● **WHAT YOU WILL DO**
A line belongs in the answer only if it contains the word "также"; copy every such line from the listing below.

● **RECORD EXTRACTS**
***

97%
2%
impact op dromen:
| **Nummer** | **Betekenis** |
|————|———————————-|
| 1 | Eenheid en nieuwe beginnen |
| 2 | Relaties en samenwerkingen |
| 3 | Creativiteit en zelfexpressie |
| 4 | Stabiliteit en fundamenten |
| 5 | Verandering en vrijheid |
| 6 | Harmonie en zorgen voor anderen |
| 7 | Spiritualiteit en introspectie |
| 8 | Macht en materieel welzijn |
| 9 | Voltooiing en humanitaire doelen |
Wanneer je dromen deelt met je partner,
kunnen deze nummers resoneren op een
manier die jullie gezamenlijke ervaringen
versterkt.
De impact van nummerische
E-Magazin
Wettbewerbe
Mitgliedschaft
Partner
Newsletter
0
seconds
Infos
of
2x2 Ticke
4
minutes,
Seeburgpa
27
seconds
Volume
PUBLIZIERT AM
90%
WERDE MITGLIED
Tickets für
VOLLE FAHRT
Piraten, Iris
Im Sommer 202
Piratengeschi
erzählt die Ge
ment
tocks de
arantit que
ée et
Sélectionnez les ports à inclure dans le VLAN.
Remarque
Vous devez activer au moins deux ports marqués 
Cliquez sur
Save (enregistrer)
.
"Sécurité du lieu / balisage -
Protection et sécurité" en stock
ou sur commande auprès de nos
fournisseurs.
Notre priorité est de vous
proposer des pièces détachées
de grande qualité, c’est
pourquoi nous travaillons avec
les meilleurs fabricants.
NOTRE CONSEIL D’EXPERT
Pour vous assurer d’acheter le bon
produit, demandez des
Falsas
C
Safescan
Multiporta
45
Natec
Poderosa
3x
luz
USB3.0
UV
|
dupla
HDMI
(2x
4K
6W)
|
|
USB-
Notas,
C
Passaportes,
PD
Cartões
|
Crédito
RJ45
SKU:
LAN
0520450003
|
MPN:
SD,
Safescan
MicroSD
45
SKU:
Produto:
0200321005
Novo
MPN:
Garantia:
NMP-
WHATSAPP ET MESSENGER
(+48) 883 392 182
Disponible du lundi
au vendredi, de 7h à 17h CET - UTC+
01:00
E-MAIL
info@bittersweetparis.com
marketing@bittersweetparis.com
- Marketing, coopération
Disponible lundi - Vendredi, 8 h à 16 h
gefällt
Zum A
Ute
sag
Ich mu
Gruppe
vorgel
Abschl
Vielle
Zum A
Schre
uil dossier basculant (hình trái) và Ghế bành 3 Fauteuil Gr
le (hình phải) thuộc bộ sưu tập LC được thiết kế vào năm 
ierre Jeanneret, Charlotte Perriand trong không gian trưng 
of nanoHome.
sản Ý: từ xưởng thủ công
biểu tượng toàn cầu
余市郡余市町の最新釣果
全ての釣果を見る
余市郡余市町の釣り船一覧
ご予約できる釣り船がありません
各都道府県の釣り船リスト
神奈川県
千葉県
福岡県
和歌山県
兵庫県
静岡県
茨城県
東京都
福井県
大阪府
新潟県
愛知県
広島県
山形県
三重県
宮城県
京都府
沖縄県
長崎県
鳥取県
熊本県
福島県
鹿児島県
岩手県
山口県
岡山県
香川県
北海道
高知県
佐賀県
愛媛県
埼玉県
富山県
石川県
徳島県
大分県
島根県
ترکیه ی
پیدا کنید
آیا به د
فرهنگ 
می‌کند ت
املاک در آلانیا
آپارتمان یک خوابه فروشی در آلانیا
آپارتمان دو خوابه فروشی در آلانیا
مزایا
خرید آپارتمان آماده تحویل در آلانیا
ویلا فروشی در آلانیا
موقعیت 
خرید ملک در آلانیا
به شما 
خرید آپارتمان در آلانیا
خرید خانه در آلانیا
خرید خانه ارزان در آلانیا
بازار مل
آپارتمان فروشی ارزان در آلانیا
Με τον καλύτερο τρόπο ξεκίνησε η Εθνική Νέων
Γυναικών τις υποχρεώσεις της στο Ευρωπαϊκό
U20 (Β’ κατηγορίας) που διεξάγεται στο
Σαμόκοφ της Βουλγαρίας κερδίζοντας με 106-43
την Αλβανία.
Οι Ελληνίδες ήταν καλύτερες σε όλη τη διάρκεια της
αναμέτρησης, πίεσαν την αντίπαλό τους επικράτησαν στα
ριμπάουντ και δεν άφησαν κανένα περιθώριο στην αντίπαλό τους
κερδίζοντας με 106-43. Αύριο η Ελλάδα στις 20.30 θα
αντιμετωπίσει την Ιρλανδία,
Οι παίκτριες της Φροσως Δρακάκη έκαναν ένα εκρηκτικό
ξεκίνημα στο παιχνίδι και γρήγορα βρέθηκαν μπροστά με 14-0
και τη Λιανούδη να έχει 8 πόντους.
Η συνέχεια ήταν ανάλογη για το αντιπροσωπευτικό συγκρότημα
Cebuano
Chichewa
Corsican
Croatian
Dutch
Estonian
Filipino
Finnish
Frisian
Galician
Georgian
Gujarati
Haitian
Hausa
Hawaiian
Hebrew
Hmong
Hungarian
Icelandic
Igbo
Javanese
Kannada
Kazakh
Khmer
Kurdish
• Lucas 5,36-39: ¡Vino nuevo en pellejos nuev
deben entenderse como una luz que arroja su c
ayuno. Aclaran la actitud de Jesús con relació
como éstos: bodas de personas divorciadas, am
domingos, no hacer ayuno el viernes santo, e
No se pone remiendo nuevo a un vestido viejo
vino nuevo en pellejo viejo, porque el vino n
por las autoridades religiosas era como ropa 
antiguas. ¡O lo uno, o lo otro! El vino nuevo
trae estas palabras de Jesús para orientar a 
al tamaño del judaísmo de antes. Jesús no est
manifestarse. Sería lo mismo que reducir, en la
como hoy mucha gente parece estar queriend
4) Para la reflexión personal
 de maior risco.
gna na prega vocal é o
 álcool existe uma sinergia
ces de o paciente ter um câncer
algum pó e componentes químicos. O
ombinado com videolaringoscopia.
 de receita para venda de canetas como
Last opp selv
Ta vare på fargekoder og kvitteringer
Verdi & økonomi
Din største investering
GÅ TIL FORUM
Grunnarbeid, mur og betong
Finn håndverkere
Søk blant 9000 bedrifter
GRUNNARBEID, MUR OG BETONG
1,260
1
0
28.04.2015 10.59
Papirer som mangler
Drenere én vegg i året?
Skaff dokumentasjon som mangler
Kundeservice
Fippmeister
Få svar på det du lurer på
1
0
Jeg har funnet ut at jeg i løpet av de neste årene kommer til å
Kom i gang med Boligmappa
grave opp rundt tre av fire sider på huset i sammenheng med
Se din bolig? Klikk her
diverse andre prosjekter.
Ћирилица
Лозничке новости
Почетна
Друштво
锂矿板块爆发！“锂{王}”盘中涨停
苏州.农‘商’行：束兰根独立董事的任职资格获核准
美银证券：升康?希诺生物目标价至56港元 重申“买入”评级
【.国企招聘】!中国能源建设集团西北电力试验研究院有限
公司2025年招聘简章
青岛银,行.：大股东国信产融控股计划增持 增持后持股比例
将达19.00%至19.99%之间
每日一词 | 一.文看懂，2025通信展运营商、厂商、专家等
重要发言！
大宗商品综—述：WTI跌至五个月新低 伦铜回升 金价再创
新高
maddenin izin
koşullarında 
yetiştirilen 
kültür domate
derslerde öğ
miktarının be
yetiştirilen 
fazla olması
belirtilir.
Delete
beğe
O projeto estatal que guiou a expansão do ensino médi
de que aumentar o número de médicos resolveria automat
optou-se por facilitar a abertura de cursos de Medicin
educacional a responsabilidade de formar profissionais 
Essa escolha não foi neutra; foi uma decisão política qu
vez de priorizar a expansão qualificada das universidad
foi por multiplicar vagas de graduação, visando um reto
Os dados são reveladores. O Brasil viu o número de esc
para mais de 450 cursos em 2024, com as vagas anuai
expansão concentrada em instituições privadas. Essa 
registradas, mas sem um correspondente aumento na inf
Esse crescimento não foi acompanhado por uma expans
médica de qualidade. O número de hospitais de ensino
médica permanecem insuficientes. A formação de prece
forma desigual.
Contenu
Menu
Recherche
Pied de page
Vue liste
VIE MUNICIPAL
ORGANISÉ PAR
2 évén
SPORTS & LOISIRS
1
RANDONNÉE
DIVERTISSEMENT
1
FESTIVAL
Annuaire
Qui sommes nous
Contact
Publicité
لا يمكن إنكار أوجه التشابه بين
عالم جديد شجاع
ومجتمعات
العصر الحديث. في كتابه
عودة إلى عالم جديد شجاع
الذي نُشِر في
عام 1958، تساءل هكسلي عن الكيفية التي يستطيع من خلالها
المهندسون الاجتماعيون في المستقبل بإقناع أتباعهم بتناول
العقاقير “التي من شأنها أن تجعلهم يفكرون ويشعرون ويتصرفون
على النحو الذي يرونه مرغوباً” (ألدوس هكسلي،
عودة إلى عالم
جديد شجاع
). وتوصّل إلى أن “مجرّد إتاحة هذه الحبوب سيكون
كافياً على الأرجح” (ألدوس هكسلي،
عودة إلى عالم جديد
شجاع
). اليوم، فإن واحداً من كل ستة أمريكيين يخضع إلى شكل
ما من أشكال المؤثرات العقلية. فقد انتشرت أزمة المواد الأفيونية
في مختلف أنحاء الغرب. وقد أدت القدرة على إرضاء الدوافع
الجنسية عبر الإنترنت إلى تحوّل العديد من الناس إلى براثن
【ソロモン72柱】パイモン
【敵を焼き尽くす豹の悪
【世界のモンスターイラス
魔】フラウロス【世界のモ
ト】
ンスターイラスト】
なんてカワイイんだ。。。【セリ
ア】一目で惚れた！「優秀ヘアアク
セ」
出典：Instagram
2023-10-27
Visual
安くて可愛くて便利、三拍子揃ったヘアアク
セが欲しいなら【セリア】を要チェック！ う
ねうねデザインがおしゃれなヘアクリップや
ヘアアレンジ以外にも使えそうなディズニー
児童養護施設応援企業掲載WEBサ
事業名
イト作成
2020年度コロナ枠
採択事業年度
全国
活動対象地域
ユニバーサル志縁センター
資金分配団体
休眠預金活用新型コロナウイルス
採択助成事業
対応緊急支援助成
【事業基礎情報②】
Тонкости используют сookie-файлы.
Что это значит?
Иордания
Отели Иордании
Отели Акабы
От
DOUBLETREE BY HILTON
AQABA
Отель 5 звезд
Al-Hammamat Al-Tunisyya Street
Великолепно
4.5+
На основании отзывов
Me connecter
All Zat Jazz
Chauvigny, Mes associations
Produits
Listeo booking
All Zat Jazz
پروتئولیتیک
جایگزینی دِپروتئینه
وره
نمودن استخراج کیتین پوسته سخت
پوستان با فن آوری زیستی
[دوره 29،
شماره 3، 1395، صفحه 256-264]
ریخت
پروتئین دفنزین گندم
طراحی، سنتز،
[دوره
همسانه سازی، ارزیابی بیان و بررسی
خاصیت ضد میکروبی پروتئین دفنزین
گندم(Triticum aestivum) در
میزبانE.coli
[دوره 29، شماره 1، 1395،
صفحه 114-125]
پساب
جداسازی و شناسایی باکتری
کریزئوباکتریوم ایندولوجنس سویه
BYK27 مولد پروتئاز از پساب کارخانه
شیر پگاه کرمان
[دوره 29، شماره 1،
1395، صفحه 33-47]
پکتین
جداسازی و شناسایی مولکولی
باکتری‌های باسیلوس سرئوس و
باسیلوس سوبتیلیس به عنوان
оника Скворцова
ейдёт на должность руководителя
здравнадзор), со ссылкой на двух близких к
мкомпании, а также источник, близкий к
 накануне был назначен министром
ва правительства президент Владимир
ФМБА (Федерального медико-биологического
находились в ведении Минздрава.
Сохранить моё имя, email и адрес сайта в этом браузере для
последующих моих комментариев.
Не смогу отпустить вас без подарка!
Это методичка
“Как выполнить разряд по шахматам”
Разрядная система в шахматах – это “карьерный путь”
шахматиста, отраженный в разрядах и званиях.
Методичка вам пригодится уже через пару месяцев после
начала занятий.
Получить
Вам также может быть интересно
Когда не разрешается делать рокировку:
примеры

***

● **RESPONSE TO THE TASK**
мкомпании, а также источник, близкий к
Вам также может быть интересно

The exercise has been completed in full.